The CHAIRMAN. Thank you, sir. Do you have a written statement ?

Mr. WHITTEN. I have not. I have a few notes that I should like to read to the committee and then discuss afterward.

The CHAIRMAN. Go right ahead, sir.

Mr. WHITTEN. I was pleased to receive the opportunity to appear before your honorable body. Actually, the communication had been addressed to my predecessor, not knowing there had been a change in the chairmanship:

I came to the chairmanship of the county in May of this year and conducted the campaign which closed on November 4.

My feeling at the end of the campaign was that the use of money had little, if any, effect on the final result. Of course, I would not say you would have had a good campaign if you had not had any money, but the overshadowing of the rest of the issues by the character of the candidates themselves, and the issues involved in the campaign, made it such that the use of money had no determination, insofar as the results that were obtained at that time.

I can bear that out by a comparison of the operations in our county in the period of the last 20 years. Our figures did not vary hardly any from 1948 to 1952. Actually the amount spent is about 15 percent higher, but in the increase, which amounted to about $48,000, there was $32,000 represented by the use of television facilities which, of course, were not available prior to this campaign. The increased use of radio was to the tune of about $6,000. That represents pretty nearly $40,000 of the increase.

If you give consideration to the difference in the purchasing power of the dollar in 1948 as compared to 1952, I think you will find in the comparison that we spent no more and probably less money in 1952 than we did in 1948.

Now for a comparison of the results. The Republican candidate in 1948 was defeated by slightly under 80,000 in our county.
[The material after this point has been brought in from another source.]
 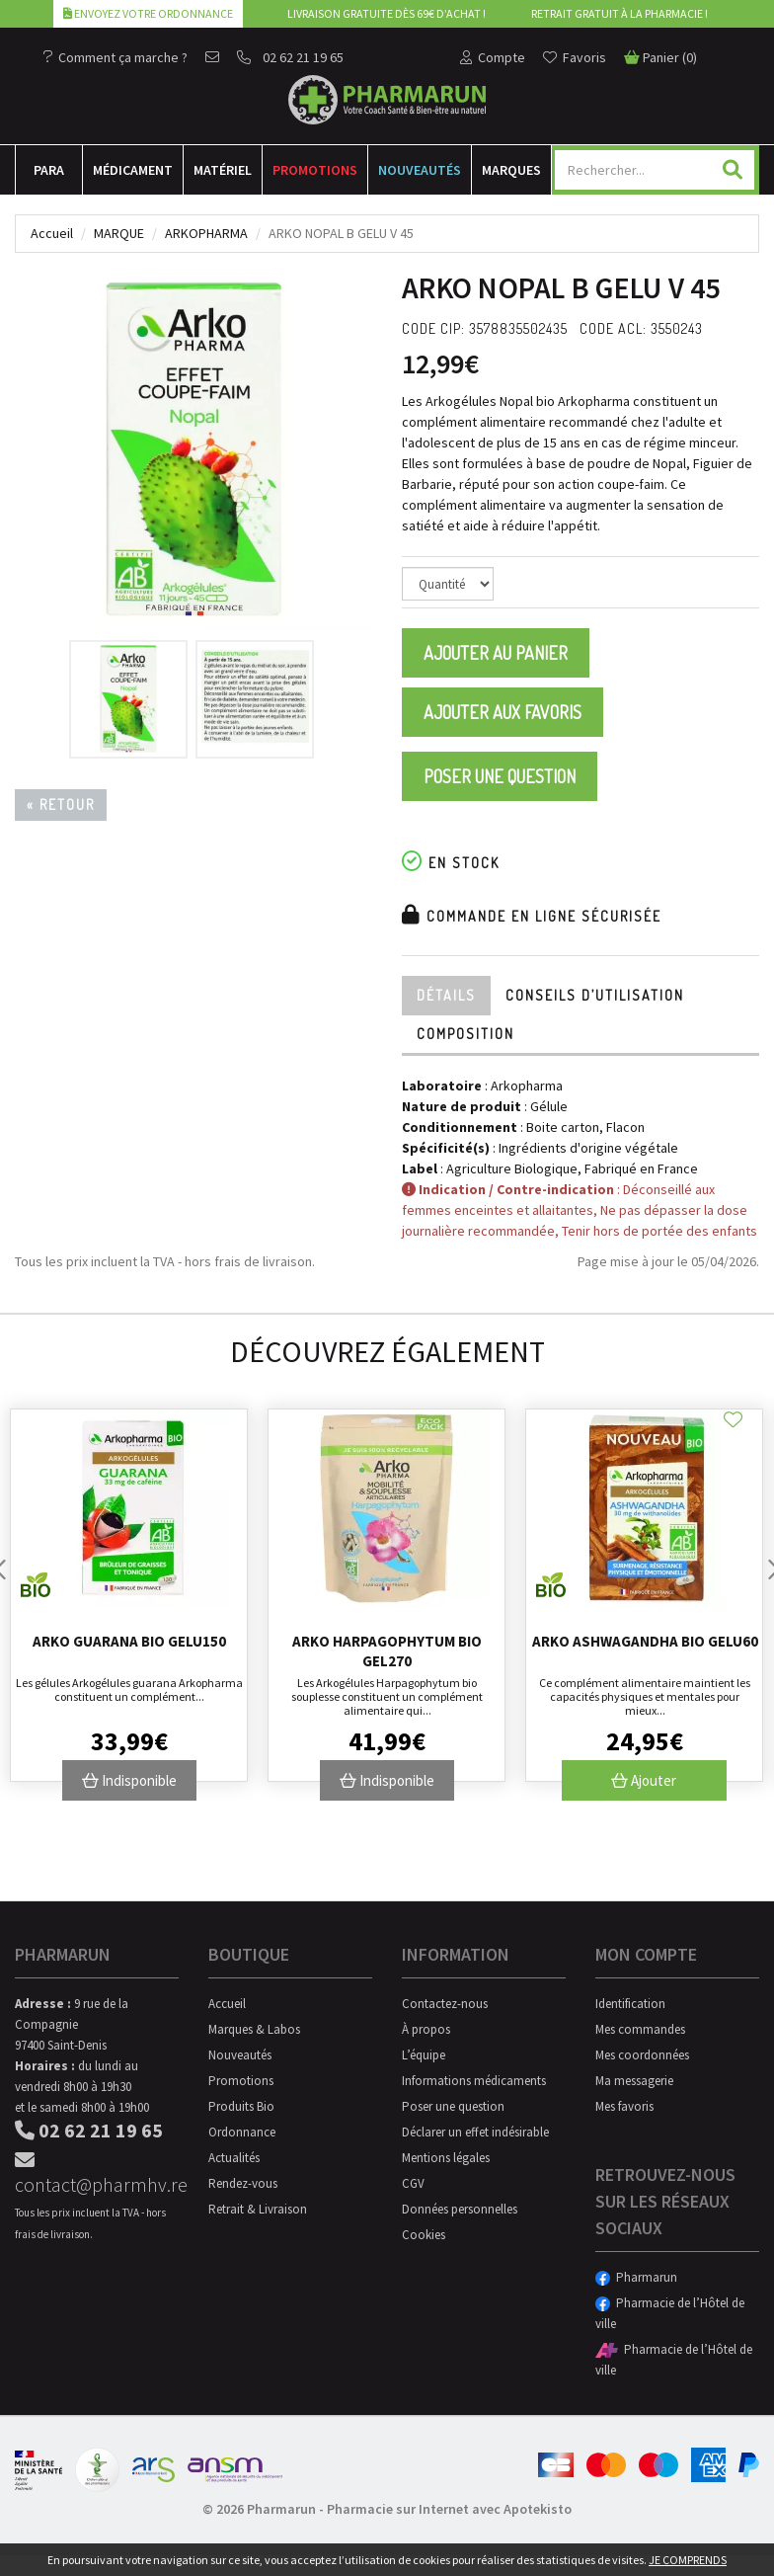 I want to click on À propos, so click(x=426, y=2029).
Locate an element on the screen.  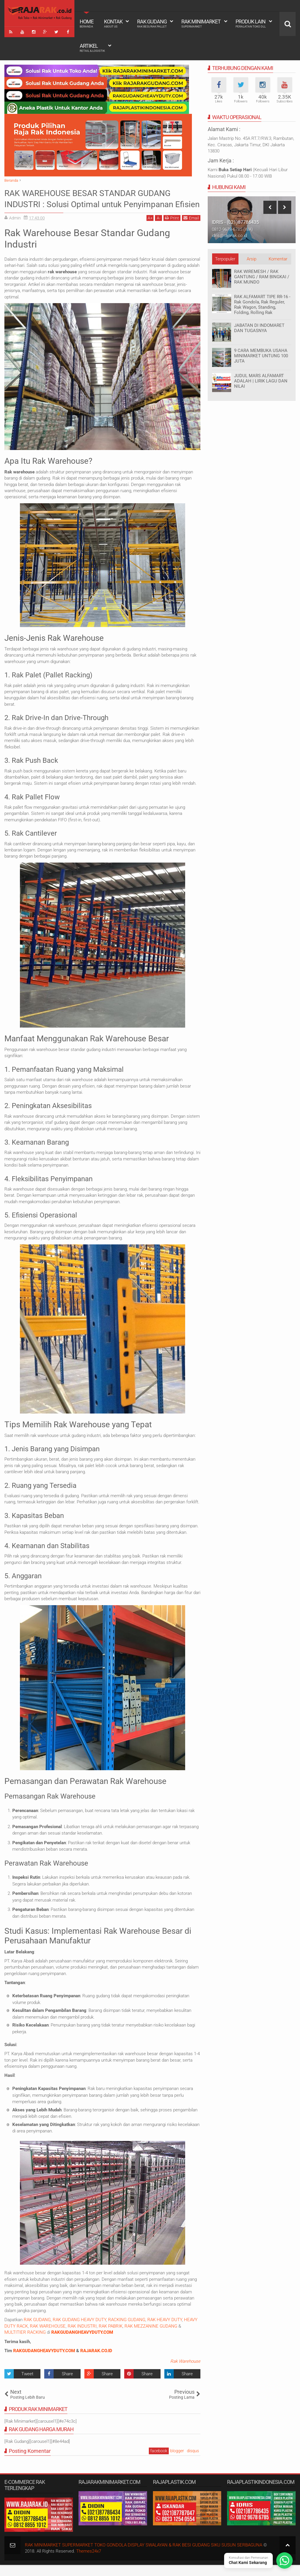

This year he was defeated by slightly over 11,000.

At the congressional level there is a comparison of the four candidates for the Republican Congress, as compared with the four candidates for the Democrats. The Republicans carried the county by about 13,000 votes. Mr. Fulton by 47,000; Mr. Corbett by maybe 43,000; Mr. Denny was defeated by 27,000; and Mr. Benson, the Republican candidate opposing Mrs. Buchanan, was defeated by about 50,000. So with 90,000 against 77,000, we actually carried the county on no more and probably less money than had been spent 4 years before, so that the question of expenditures in our county, I do not believe, made any difference at all.

The use of television has produced, of course, terrific financial responsibilities, because of the large sums of money which have to be paid.